At the first waterfall, I scramble up over rocks, hopping up hundreds of feet above the lagoon, I turn down the offer of a guide into the gruta, and feel my way through the darkness to the interior. The guide shows everyone, including me, the bats, and the interior waterfall, coursing in the darkness. I am transported momentarily to the caves outside of San Miguel de Allende, filled with steaming thermal waters that jump from cracks in the earth’s crust. This water is cold though, and once I scramble back down, I quickly peel the colored pareo from my waist, the shoes from my feet, and I submerge myself, desperate to relinquish the heat that seems to emanate from within my body.

By night I am exhausted and my head hurts again, but I have taken several pills and drunk various liters of water to no avail, the nausea-provoking ride out of the jungle was more than my over-taxed body could take. I sit quietly in the central plaza. It is different than others, there is only one side of Portales, and on the other side there is another plaza, filled with artisan stands and fried-food (ok, that part is typical).
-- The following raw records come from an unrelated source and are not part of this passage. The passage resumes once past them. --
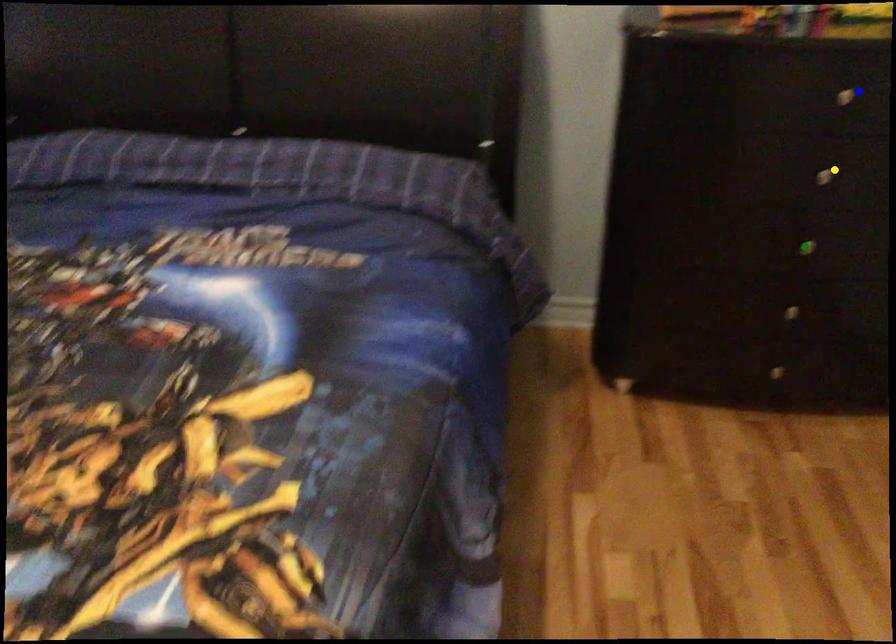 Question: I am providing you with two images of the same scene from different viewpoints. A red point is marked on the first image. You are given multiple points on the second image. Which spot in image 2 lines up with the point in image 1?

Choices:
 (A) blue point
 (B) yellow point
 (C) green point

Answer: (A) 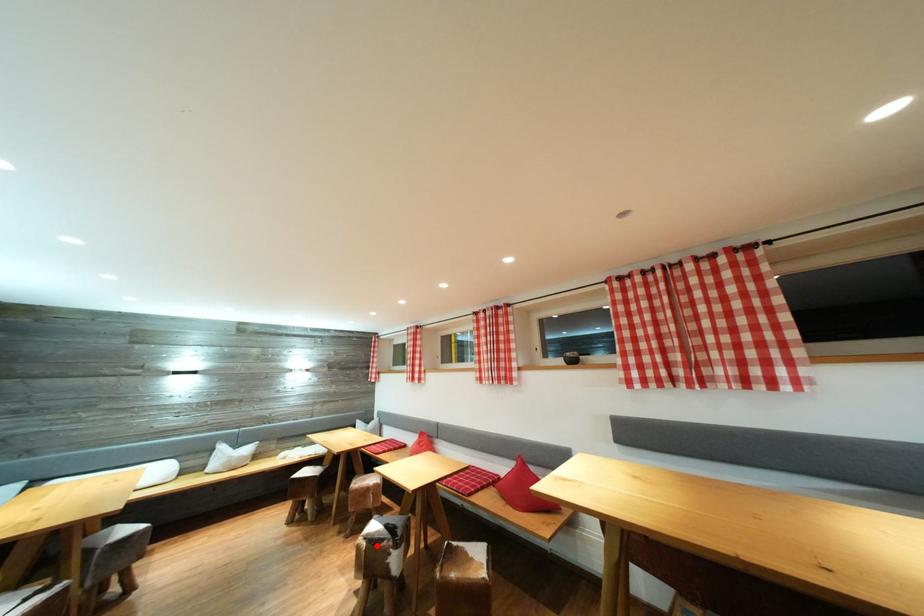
I suddenly feel like I am the only gringa ever to dare sit there alone, with no protection. There are eyes on me, and I feel self-conscious, but I am still too hot to put pants back on. Walking I see the looks, the whistles, the sucking in of breath that sounds like sizzling meat. The only ones who really dare say anything seem to be the younger boys, “Hello Baybeee… don’t go, baybeee…” I want to burst out laughing because the boy sounds like the big bopper but is young enough to be my charge, if not my child. I take refuge, yes, of course, in an air-condition internet café, and only there, talking to people halfway across the world, do I finally find myself at home. Plugged in, cooled-off. Quite depressing really, but safely familiar nonetheless. For 8 pesos an hour, I kill some time, in the quiet cool. A little boy comes in, asks for money, tells me I am “mala” when I refuse. “Sí,” I tell him, a little boy of 7, maybe, “soy lo peor” and for him, at that moment, this white woman who can afford to sit in front of a glowing screen for 8 pesos an hour can certainly afford to give him 5, and isn’t there some moral imperative? This chantaje moral, I think, as he grumbles out the door, is it a learned characteristic? Globalization in its finest glory.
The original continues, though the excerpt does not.